= WHAT YOU NEED TO DO =
Please repeat the lines below exactly. Begin with the line containing "Kamar Tidur" and go on through the line containing "dag på bruket".

• • • • •

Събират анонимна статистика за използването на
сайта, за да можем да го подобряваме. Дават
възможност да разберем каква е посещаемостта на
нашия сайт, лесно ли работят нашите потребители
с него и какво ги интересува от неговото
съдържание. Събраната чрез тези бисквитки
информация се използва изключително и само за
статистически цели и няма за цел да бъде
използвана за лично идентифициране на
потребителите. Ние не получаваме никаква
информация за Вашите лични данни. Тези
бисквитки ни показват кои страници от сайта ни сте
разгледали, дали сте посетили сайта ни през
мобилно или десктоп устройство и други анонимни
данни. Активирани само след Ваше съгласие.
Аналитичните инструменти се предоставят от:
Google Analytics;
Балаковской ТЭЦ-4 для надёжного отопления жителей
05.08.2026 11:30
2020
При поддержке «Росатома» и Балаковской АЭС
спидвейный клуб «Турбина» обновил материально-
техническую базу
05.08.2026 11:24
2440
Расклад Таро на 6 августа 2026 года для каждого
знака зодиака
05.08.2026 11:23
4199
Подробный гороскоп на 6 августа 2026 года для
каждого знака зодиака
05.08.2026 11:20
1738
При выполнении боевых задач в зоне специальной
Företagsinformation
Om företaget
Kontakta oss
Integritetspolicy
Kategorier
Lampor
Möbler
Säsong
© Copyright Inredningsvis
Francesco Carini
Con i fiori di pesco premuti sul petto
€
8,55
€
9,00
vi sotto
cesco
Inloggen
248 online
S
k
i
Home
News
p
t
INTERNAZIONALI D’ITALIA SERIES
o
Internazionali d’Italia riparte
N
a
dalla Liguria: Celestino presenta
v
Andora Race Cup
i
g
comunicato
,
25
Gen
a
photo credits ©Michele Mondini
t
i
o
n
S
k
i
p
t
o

• • • • •

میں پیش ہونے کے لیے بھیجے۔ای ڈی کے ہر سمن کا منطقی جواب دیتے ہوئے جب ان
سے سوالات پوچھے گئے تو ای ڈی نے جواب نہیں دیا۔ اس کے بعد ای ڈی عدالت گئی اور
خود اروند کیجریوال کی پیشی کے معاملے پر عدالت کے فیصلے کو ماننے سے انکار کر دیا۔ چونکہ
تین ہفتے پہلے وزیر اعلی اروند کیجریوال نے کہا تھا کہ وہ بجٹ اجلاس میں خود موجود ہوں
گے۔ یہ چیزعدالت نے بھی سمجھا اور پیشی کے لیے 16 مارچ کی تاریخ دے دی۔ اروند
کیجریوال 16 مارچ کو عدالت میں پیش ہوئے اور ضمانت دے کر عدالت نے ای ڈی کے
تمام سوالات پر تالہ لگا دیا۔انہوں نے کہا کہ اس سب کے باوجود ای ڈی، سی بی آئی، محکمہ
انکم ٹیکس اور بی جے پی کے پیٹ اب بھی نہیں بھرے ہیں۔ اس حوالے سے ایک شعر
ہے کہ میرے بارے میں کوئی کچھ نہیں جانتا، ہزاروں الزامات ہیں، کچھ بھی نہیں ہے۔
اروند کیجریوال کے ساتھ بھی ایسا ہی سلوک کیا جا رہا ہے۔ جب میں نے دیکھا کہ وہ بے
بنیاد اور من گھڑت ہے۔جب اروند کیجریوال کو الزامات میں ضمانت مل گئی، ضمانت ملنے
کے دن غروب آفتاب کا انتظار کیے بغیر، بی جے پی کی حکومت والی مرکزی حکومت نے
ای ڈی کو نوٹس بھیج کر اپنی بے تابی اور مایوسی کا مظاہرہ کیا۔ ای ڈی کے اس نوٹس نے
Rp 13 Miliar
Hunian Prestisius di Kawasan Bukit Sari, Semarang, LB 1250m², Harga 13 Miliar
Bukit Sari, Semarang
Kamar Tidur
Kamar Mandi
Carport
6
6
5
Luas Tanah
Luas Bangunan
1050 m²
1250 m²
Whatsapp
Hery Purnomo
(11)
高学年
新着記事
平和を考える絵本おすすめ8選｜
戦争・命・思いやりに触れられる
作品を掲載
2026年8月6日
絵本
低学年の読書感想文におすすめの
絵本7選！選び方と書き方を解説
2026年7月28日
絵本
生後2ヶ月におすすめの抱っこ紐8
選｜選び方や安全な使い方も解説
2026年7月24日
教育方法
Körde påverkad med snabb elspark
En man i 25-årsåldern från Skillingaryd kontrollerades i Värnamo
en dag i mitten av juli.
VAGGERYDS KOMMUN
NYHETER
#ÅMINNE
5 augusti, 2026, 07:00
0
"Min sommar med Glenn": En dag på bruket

• • • • •

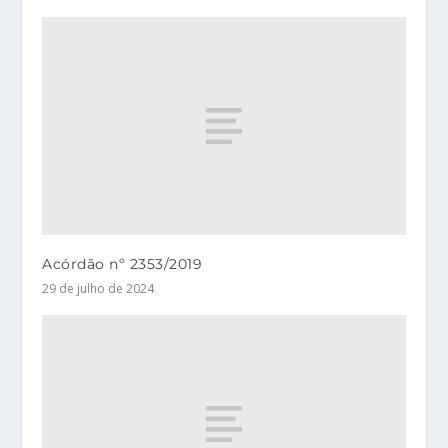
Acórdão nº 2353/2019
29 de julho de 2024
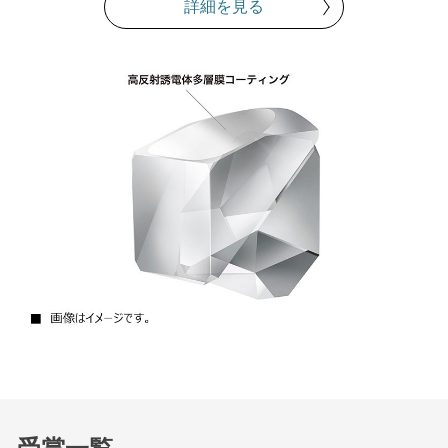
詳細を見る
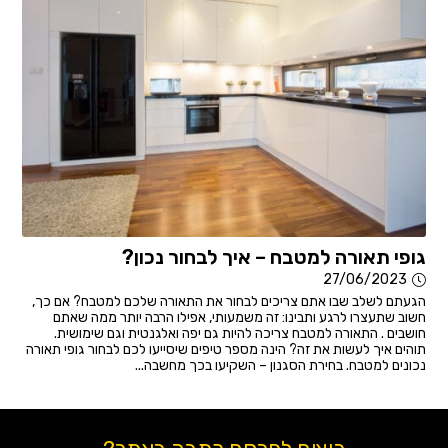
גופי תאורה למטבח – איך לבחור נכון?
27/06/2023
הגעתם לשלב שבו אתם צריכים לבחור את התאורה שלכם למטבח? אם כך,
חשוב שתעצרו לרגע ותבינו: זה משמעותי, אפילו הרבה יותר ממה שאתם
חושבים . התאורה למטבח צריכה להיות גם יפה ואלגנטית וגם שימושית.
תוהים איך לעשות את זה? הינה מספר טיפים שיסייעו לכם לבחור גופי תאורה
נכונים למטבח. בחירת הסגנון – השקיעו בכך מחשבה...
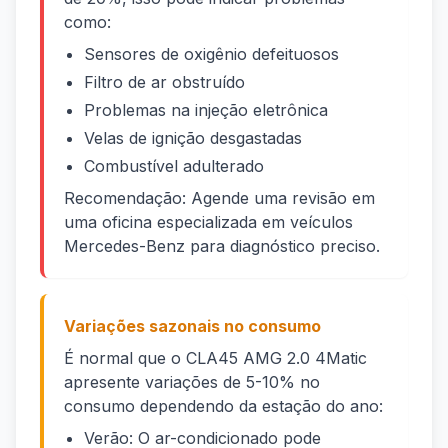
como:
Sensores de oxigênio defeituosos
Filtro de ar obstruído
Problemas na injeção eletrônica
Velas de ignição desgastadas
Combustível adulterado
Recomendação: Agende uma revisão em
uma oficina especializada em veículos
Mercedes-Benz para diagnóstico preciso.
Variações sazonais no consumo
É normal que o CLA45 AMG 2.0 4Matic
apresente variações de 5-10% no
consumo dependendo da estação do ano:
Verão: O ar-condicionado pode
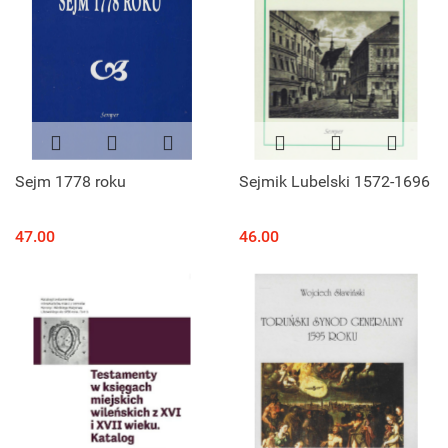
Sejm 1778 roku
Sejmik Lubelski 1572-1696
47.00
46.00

• • • • •

= ANSWER SECTION =
Kamar Tidur
Kamar Mandi
Carport
6
6
5
Luas Tanah
Luas Bangunan
1050 m²
1250 m²
Whatsapp
Hery Purnomo
(11)
高学年
新着記事
平和を考える絵本おすすめ8選｜
戦争・命・思いやりに触れられる
作品を掲載
2026年8月6日
絵本
低学年の読書感想文におすすめの
絵本7選！選び方と書き方を解説
2026年7月28日
絵本
生後2ヶ月におすすめの抱っこ紐8
選｜選び方や安全な使い方も解説
2026年7月24日
教育方法
Körde påverkad med snabb elspark
En man i 25-årsåldern från Skillingaryd kontrollerades i Värnamo
en dag i mitten av juli.
VAGGERYDS KOMMUN
NYHETER
#ÅMINNE
5 augusti, 2026, 07:00
0
"Min sommar med Glenn": En dag på bruket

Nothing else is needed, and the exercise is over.